Most folks don't build houses in areas subject to avalanches.  Whereas some folks seem to build in flood prone areas for some odd reason , then want the gover'm to bail them out to often it seems.

Back to regular schedule programing. 

Larry


----------



## Tx Jim (Jun 30, 2014)

r82230 said:


> Most folks don't build houses in areas subject to avalanches.  Whereas some folks seem to build in flood prone areas for some odd reason , then want the gover'm to bail them out to often it seems.
> 
> Back to regular schedule programing.
> 
> Larry


And then a once in 500 yr flood rears it's ugly face for one to determine they built there home in what is now turned into a flood plane. My barn I live in that I built up on higher ground flooded one night when it rained 12.5 '' in less than 4 hrs


----------



## swall01 (Jun 10, 2018)

vhaby, it wasnt that many years ago i remember texas guys hauling cows east and trading hay pound for pound to haul back. i would think thats still a raw deal but sometimes you have to make hard decisions just to survive.


----------



## StxPecans (Mar 3, 2018)

So I am thinking about planting somthing in the next week. I am short on hay to say the least. I have an area i cannot graze but i can bale. Have rain chances coming up maybe. Been thinking about some sort of cheap warm season grass crop and maybe get lucky and get rain on it let it grow enough for a good cutting before our first frost which is normally after november 1st or later.
Or was think about planting gulf ryegrass as it doesnt take cool weather to germinate. 
What do you think would be the best idea? 
I was also thinking about somthing i never seen before or talked about. But if i have growing grass, say ryegrass or somthing and i cant graze my cows in that area can a person mow down some let it dry as much as possible and bale is wet/green as long as my baler will do it and take it strait to my cows and feed it?
See i have my cows on 400 acres at one place but come october 1st i have to put them all on about 100 acres and i will not have enough grass possibly.
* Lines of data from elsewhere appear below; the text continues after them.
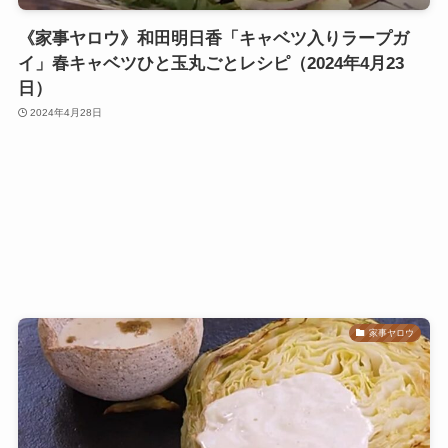
《家事ヤロウ》和田明日香「キャベツ入りラープガ
イ」春キャベツひと玉丸ごとレシピ（2024年4月23
日）
2024年4月28日
家事ヤロウ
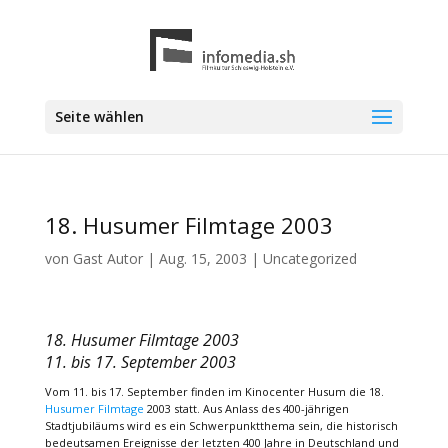
Seite wählen
18. Husumer Filmtage 2003
von
Gast Autor
|
Aug. 15, 2003
|
Uncategorized
18. Husumer Filmtage 2003
11. bis 17. September 2003
Vom 11. bis 17. September finden im Kinocenter Husum die 18.
Husumer Filmtage
2003 statt. Aus Anlass des 400-jährigen
Stadtjubiläums wird es ein Schwerpunktthema sein, die historisch
bedeutsamen Ereignisse der letzten 400 Jahre in Deutschland und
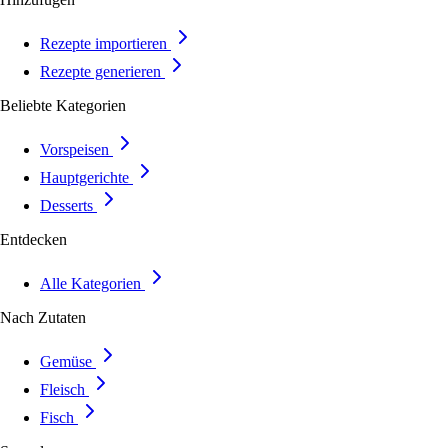
Rezepte importieren
Rezepte generieren
Beliebte Kategorien
Vorspeisen
Hauptgerichte
Desserts
Entdecken
Alle Kategorien
Nach Zutaten
Gemüse
Fleisch
Fisch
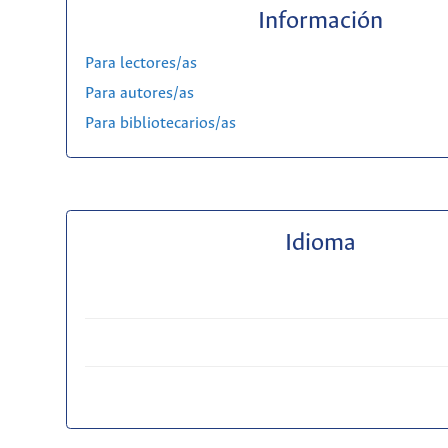
Información
Para lectores/as
Para autores/as
Para bibliotecarios/as
Idioma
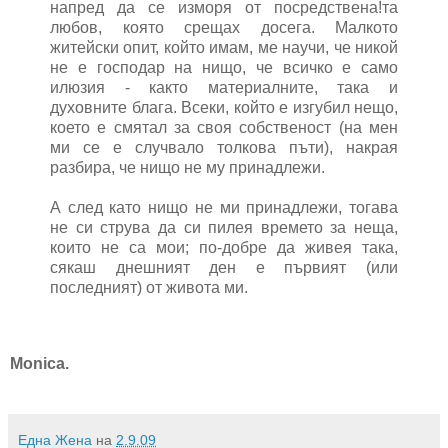
напред да се изморя от посредствена!та
любов, която срещах досега. Малкото
житейски опит, който имам, ме научи, че никой
не е господар на нищо, че всичко е само
илюзия - както материалните, така и
духовните блага. Всеки, който е изгубил нещо,
което е смятал за своя собственост (на мен
ми се е случвало толкова пъти), накрая
разбира, че нищо не му принадлежи.
А след като нищо не ми принадлежи, тогава
не си струва да си пилея времето за неща,
които не са мои; по-добре да живея така,
сякаш днешният ден е първият (или
последният) от живота ми.
Monica.
Една Жена
на
2.9.09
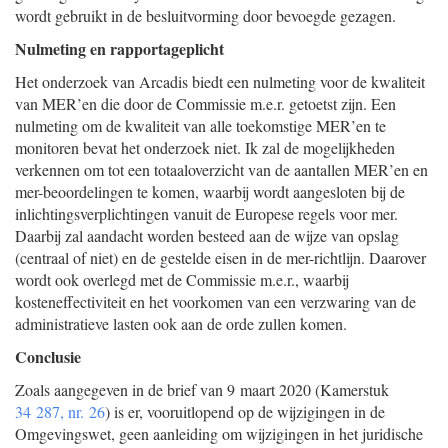
wordt gebruikt in de besluitvorming door bevoegde gezagen.
Nulmeting en rapportageplicht
Het onderzoek van Arcadis biedt een nulmeting voor de kwaliteit
van MER’en die door de Commissie m.e.r. getoetst zijn. Een
nulmeting om de kwaliteit van alle toekomstige MER’en te
monitoren bevat het onderzoek niet. Ik zal de mogelijkheden
verkennen om tot een totaaloverzicht van de aantallen MER’en en
mer-beoordelingen te komen, waarbij wordt aangesloten bij de
inlichtingsverplichtingen vanuit de Europese regels voor mer.
Daarbij zal aandacht worden besteed aan de wijze van opslag
(centraal of niet) en de gestelde eisen in de mer-richtlijn. Daarover
wordt ook overlegd met de Commissie m.e.r., waarbij
kosteneffectiviteit en het voorkomen van een verzwaring van de
administratieve lasten ook aan de orde zullen komen.
Conclusie
Zoals aangegeven in de brief van 9 maart 2020 (Kamerstuk
34 287, nr. 26
) is er, vooruitlopend op de wijzigingen in de
Omgevingswet, geen aanleiding om wijzigingen in het juridische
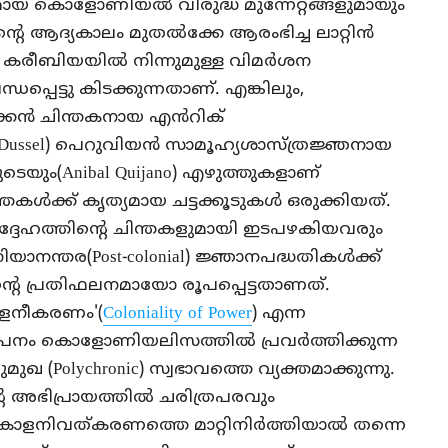
ായ കൊളോണിയല്‍ വിരുദ്ധ മുന്നേറ്റങ്ങളുമായും
ആദ്യകാലം മുതല്‍ക്കേ ആരംഭിച്ച ലാറ്റിന്‍
 കരീബിയയില്‍ നിന്നുമുള്ള വിമര്‍ശന
പ്പെട്ടു കിടക്കുന്നതാണ്. എങ്കിലും,
ക്കന്‍ ചിന്തകനായ എൻറിക്
que Dussel) പെറുവിയൻ സാമൂഹ്യശാസ്ത്രജ്ഞനായ
ും(Anibal Quijano) എഴുത്തുകളാണ്
ക്ക് കൃത്യമായ ചട്ടക്കൂടുകള്‍ ഒരുക്കിയത്.
്ദേഹത്തിന്റെ ചിന്തകളുമായി ഇടപഴകിയവരും
ാനന്തര(Post-colonial) ജ്ഞാനപദ്ധതികള്‍ക്ക്
െ പ്രതിഫലനമായോ രൂപപ്പെട്ടതാണത്.
ോളനീകരണം'(
Coloniality of Power
) എന്ന
പനം കൊളോണിയലിസത്തില്‍ പ്രവര്‍ത്തിക്കുന്ന
 (Polychronic) സ്വഭാവത്തെ വ്യക്തമാക്കുന്നു.
 അഭിപ്രായത്തില്‍ ചരിത്രപരവും
ോളനിവത്കരണത്തെ മാറ്റിനിർത്തിയാൽ തന്നെ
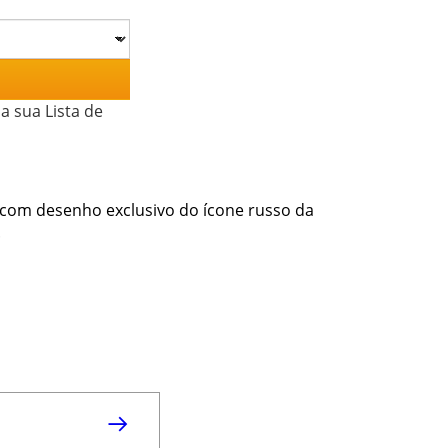
a sua Lista de
 com desenho exclusivo do ícone russo da
.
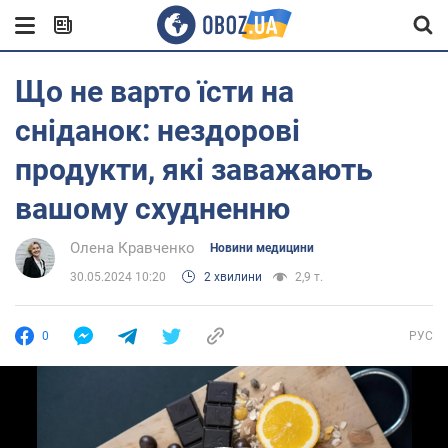
Що не варто їсти на
сніданок: нездорові
продукти, які заважають
вашому схудненню
Олена Кравченко
Новини медицини
30.05.2024 10:20
2 хвилини
2,9 т.
0
РУС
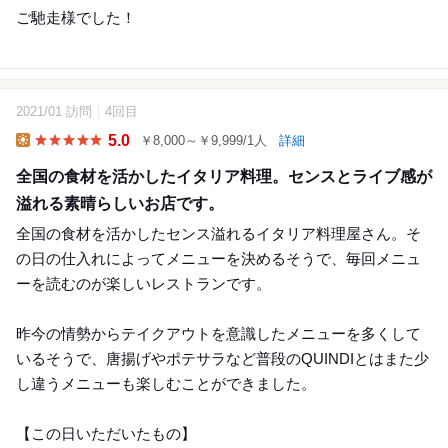
ご馳走様でした！
2021/01 訪問
4回目
8
5.0
￥8,000～￥9,999/1人
詳細
Lunch
全国の食材を活かしたイタリア料理。センスとライブ感が
溢れる素晴らしいお店です。
全国の食材を活かしたセンス溢れるイタリア料理屋さん。そ
の日の仕入れによってメニューを決めるそうで、毎回メニュ
ーを読むのが楽しいレストランです。
昨今の情勢からテイクアウトを意識したメニューを多くして
いるそうで、唐揚げやポテサラなど普段のQUINDIとはまた少
し違うメニューも楽しむことができました。
【この日いただいたもの】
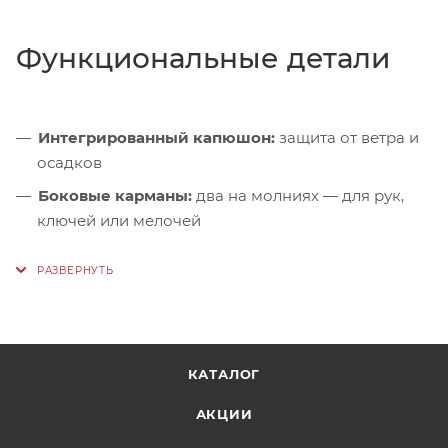
Функциональные детали
Интегрированный капюшон:
защита от ветра и
осадков
Боковые карманы:
два на молниях — для рук,
ключей или мелочей
Внутренний карман:
на молнии — для
документов и гаджетов
Регулировка по низу:
шнур с фиксаторами для
точной посадки по фигуре
Светоотражающие элементы:
видимость в
КАТАЛОГ
условиях недостаточной освещённости
АКЦИИ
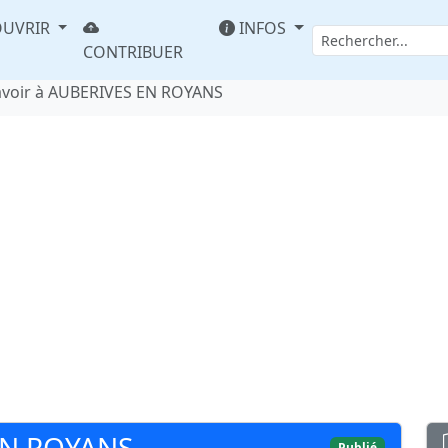
UVRIR
INFOS
CONTRIBUER
avoir à AUBERIVES EN ROYANS
EN ROYANS
Publié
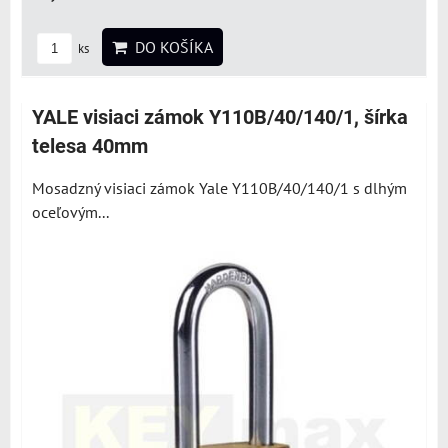
DO KOŠÍKA
ks
YALE visiaci zámok Y110B/40/140/1, šírka
telesa 40mm
Mosadzný visiaci zámok Yale Y110B/40/140/1 s dlhým
oceľovým...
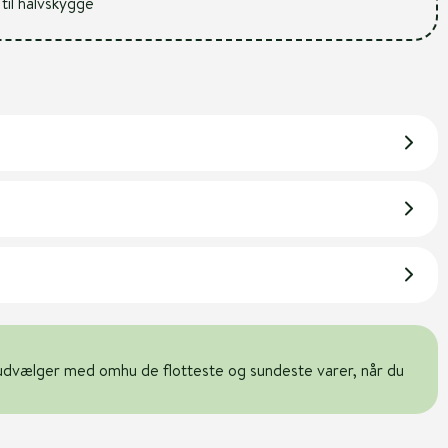
 til halvskygge
udvælger med omhu de flotteste og sundeste varer, når du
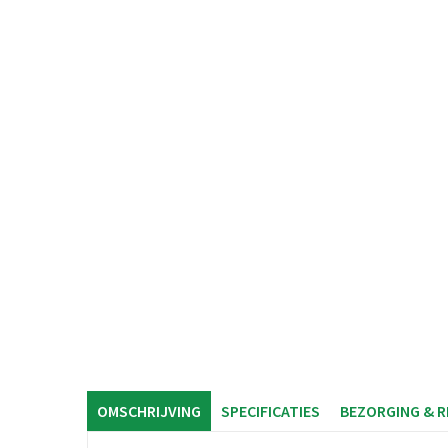
OMSCHRIJVING
SPECIFICATIES
BEZORGING &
If i have a field of grass can i just bale it green and take it to them each day? 
Not sure how wet of grass i can bale but say its ryegrass and i doubt i can bale it right behind the cutter but, if i cut it 2 or 3 days in advance i am prettu sure i can bale it then. And say cut a few acres a day and take a few acres of it to them a day.
Just asking a queation. To me it isnt that much work. Plus i also have another 100 acre orchard i thought i could do that with clover as i know clover is hard to dry down. I was thinking about broadcasting clover in an orchard before harvest and my harvestors would work it into the ground, a seed rep told me they do just that in mexico. Seems like a pretty good idea.


----------



## Ray 54 (Aug 2, 2014)

Always interesting to see different sides of the same job.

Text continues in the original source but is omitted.